Red Carpets and Other Banana Skins

Rupert Everett’s international film career was launched with Another Country, back in 1984, when he was both young and beautiful.  Although never able to make the grade as a romantic lead – Hollywood was notoriously conservative back then and couldn’t risk the wrath of a potential right wing backlash if they cast an openly gay actor.  Nevertheless he went on to have his fifteen minutes of fame in Hollywood, where he briefly held court in Camelot.

Red Carpets and Other Banana Skins describes in detail, hanging out with his famous gal pals – from Madonna to Sharon Stone.  So far, so celebrity memoir, you would think. Whatever you think of Rupert’s acting abilities (and he is endearingly self-deprecating on that topic), this man can surely write.
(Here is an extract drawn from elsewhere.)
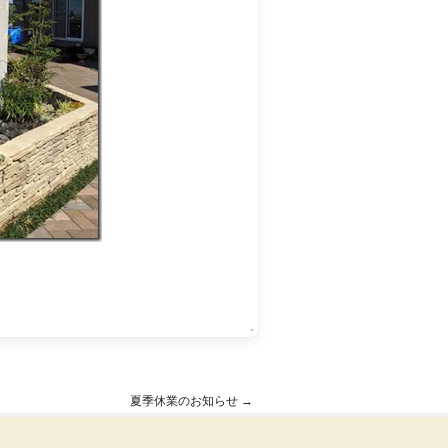
・
夏季休業のお知らせ
→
On his privileged upbringing:

‘After ten years of prep and public school you were part of the gang; and if you weren’t, you were a freak or a fairy. Luckily for me I was both.’

On the movie business:

‘The movie business is a strange affair, demanding total dedication from its lovers, although it gives none in return.

Red Carpets and Other Banana Skins manages to be both witty and sad, sweet and endearing as well as achingly funny.  It doesn’t sound like his younger, self-absorbed self would have been much fun to hang around with but all that changed when his beloved Mo, a black Labrador, came into his life. As he so rightly states, once you have another being to care for, it turns you into a better, less selfish person.

Although it’s fascinating to read about his early Hollywood career, hanging out with legends of another era, like Orson Welles, I just loved, that in that crazy mixed up world in La La Land, a black Labrador (a signifier of a British rural upbringing – if ever there was one), got to fly on Concorde and hang out in A Listers pools.